Metabarcoding Joining Obitools & Linkage Networks In R

by Owen S. Wangensteen (UiT, The Arctic University of Norway).

MJOLNIR is a powerful tool to crush big amounts of raw metabarcoding data, and molding them into organized data sets of taxonomically assigned MOTUs.

MJOLNIR comes in an R package, so that modular metabarcoding pipelines are easy to run from the R environment. MJOLNIR runs on Linux and Mac systems. The extensive use of package parallel and several dependencies that are designed primarily for Linux systems (see below) makes the success of installations in Windows highly improbable. Users are welcome to try to install and run MJOLNIR on Windows Linux Subsystem, but I would not recommend that.

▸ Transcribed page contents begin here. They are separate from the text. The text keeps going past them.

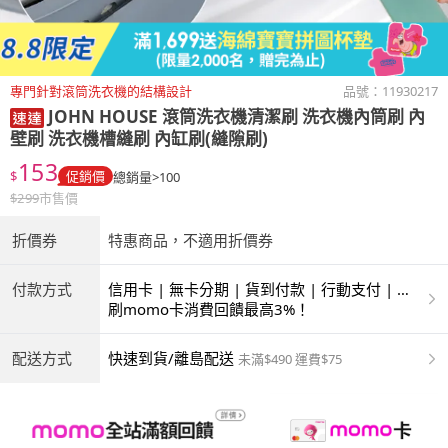
專門針對滾筒洗衣機的結構設計
品號：
11930217
JOHN HOUSE
滾筒洗衣機清潔刷 洗衣機內筒刷 內
壁刷 洗衣機槽縫刷 內缸刷(縫隙刷)
153
$
促銷價
總銷量>100
$
299
市售價
折價券
特惠商品，不適用折價券
付款方式
信用卡 | 無卡分期 | 貨到付款 | 行動支付 | 超
商付款 | ATM | 銀聯卡
刷momo卡消費回饋最高3%！
配送方式
快速到貨/離島配送
未滿$490 運費$75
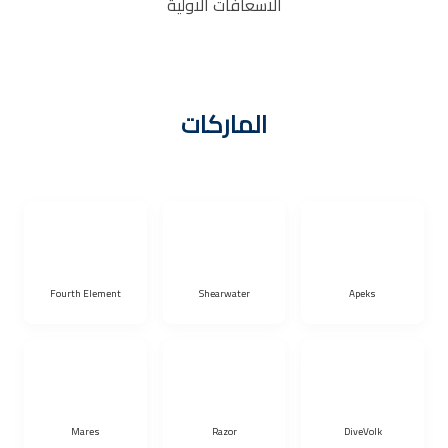
الاسعافات الاولية
الماركات
Fourth Element
Shearwater
Apeks
Mares
Razor
DiveVolk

MJOLNIR depends on the following dependencies, which must be installed in the system and properly working:

  • OBITools (Boyer et al. 2016): Original information about OBITools here: https://git.metabarcoding.org/obitools/obitools/wikis/home Help on installing OBITools: http://rleca.pbworks.com/w/file/fetch/124098201/tuto_obitools_install_W10OS.html If this does not work for you, The following set of commands would work in most systems for installing OBITools 2, based on recommendations by Frederic Boyer (https://www.biostars.org/p/235898/)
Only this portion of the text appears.